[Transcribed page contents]
────────────────────────────────────────

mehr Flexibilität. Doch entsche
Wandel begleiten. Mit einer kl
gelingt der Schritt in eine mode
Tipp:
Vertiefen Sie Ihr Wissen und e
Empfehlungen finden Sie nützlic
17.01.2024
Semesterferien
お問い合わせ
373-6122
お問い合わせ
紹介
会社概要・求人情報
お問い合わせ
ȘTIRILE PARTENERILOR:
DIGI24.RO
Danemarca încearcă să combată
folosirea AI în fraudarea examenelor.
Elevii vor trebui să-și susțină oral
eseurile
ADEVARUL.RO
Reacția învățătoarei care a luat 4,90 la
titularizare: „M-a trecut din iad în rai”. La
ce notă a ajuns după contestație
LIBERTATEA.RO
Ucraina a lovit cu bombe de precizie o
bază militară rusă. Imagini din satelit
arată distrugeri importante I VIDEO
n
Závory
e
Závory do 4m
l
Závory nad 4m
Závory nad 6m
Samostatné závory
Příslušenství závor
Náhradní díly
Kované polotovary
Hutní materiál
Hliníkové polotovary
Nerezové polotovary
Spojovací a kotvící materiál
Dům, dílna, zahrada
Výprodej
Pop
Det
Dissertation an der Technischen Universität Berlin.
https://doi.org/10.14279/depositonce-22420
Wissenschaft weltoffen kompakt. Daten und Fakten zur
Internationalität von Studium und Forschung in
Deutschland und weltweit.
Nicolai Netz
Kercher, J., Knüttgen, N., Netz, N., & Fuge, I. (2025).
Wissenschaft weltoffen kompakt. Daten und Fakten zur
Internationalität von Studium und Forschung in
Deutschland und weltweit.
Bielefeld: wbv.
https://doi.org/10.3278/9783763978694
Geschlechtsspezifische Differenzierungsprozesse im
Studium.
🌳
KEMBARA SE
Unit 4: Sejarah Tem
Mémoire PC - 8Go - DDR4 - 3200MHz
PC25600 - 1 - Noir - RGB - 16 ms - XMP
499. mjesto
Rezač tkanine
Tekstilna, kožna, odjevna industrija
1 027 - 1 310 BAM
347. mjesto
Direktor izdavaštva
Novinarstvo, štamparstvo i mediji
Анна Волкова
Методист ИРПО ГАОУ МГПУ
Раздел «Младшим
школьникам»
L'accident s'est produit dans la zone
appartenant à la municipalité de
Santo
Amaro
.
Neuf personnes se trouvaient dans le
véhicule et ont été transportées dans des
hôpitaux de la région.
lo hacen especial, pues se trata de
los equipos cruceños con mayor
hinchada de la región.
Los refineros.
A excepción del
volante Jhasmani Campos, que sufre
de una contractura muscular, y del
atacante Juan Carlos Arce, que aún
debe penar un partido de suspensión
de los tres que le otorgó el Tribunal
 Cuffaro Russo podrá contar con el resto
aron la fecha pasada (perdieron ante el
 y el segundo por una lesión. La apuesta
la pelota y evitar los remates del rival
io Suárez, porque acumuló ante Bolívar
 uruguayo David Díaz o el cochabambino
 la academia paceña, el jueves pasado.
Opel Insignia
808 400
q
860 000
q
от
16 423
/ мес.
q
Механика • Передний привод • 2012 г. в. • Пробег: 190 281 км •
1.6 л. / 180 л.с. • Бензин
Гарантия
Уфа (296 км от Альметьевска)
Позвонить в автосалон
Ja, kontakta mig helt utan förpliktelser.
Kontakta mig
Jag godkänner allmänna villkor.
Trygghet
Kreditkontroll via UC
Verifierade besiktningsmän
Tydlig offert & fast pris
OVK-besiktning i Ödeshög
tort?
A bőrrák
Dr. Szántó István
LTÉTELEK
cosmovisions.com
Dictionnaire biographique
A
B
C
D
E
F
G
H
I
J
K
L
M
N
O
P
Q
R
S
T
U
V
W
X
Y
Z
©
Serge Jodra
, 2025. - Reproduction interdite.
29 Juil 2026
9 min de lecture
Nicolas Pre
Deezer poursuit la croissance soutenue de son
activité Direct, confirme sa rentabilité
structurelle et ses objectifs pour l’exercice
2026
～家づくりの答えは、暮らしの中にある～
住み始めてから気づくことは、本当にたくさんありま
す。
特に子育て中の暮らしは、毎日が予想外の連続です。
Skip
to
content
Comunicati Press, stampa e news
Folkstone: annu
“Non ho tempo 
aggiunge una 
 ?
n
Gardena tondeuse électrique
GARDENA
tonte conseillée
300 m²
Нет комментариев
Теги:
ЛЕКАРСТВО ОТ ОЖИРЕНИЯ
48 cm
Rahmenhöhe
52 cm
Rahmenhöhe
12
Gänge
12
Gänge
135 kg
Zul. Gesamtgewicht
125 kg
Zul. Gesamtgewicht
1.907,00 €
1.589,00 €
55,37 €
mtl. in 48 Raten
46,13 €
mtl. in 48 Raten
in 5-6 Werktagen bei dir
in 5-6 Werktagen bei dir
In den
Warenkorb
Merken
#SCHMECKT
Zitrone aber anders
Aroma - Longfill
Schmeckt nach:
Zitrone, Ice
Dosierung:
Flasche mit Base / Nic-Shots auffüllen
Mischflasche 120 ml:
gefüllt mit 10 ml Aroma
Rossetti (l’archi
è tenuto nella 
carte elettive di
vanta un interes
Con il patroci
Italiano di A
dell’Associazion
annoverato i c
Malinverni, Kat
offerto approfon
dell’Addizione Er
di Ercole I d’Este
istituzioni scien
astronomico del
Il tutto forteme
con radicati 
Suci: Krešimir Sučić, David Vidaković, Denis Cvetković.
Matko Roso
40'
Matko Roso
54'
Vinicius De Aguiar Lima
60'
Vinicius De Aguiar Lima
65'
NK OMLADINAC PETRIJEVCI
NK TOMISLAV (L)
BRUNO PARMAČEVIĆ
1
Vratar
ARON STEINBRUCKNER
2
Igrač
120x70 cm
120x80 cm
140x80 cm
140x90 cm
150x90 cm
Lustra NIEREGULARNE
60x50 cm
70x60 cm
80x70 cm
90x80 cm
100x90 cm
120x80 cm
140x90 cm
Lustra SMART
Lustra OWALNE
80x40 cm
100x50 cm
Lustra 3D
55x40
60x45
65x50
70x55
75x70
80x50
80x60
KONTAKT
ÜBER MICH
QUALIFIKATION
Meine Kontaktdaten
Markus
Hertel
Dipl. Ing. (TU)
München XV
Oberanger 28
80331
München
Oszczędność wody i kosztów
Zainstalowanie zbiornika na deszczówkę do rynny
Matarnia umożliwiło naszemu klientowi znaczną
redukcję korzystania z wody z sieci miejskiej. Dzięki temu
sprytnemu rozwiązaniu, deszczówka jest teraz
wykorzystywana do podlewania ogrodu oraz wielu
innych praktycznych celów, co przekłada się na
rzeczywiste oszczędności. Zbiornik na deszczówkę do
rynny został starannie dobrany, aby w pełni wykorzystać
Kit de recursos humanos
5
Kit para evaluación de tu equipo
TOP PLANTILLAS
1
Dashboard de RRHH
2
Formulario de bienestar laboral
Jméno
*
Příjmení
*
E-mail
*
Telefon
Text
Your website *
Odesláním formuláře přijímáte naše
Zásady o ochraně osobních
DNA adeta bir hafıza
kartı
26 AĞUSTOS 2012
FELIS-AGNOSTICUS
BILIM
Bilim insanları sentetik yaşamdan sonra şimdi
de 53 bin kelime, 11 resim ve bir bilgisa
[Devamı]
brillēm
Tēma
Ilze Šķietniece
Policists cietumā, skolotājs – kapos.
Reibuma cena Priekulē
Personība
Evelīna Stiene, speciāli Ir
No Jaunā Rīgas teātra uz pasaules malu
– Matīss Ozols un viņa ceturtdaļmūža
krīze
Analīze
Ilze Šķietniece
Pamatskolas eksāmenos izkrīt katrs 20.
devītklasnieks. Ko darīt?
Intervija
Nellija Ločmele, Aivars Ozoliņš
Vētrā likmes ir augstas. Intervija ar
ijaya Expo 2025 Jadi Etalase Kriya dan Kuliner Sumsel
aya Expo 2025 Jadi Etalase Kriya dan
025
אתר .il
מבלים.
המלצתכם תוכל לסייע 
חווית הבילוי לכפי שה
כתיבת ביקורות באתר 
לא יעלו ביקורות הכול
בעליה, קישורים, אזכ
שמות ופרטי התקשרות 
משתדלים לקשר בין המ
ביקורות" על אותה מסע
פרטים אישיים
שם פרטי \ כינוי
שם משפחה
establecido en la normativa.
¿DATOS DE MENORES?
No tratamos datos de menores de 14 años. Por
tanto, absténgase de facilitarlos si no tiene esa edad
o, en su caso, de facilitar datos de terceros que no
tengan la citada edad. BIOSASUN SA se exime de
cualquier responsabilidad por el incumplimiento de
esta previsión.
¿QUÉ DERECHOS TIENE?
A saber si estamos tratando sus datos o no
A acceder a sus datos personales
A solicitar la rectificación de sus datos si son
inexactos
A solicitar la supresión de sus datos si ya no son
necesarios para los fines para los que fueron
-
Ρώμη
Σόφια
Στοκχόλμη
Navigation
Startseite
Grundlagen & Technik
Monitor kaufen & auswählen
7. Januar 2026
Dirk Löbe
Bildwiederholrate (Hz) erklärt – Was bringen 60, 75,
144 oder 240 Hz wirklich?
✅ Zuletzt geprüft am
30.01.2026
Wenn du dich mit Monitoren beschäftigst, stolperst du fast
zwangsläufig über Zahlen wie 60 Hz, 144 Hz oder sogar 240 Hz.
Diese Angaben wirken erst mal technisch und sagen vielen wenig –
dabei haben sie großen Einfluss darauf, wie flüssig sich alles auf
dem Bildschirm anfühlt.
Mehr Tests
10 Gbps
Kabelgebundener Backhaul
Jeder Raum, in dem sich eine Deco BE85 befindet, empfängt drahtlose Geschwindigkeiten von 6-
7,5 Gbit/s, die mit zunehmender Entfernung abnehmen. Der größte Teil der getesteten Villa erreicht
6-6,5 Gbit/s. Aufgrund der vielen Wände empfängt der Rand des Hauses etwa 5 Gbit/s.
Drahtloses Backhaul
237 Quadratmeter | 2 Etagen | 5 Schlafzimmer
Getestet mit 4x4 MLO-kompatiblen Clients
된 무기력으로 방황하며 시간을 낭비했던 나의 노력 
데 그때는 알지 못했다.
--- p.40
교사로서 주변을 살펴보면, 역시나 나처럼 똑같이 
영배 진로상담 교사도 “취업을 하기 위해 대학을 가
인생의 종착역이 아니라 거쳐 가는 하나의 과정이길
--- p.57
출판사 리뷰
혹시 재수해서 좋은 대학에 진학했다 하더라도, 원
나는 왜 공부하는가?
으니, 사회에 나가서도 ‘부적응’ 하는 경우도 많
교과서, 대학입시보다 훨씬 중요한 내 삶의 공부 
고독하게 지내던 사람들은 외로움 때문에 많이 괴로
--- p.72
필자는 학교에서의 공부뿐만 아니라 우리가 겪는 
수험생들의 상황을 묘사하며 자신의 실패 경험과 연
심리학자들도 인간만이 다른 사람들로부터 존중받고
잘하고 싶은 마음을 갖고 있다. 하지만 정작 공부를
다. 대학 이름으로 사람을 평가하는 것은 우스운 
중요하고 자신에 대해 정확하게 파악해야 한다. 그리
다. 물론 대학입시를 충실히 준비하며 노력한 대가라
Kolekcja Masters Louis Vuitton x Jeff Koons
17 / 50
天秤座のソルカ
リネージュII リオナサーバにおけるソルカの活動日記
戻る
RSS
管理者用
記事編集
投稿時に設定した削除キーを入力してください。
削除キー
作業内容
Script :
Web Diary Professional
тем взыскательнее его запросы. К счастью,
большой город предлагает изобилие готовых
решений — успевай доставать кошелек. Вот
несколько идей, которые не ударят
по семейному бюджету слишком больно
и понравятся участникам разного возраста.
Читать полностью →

────────────────────────────────────────

* _WHAT YOU NEED TO DO_: The answer is the line with "고독하게 지내던 사람들은 외로움 때문에 많이 괴로" plus every line after it, printed exactly as they appear above.

* _ANSWER TO THIS EXERCISE_:
고독하게 지내던 사람들은 외로움 때문에 많이 괴로
--- p.72
필자는 학교에서의 공부뿐만 아니라 우리가 겪는 
수험생들의 상황을 묘사하며 자신의 실패 경험과 연
심리학자들도 인간만이 다른 사람들로부터 존중받고
잘하고 싶은 마음을 갖고 있다. 하지만 정작 공부를
다. 대학 이름으로 사람을 평가하는 것은 우스운 
중요하고 자신에 대해 정확하게 파악해야 한다. 그리
다. 물론 대학입시를 충실히 준비하며 노력한 대가라
Kolekcja Masters Louis Vuitton x Jeff Koons
17 / 50
天秤座のソルカ
リネージュII リオナサーバにおけるソルカの活動日記
戻る
RSS
管理者用
記事編集
投稿時に設定した削除キーを入力してください。
削除キー
作業内容
Script :
Web Diary Professional
тем взыскательнее его запросы. К счастью,
большой город предлагает изобилие готовых
решений — успевай доставать кошелек. Вот
несколько идей, которые не ударят
по семейному бюджету слишком больно
и понравятся участникам разного возраста.
Читать полностью →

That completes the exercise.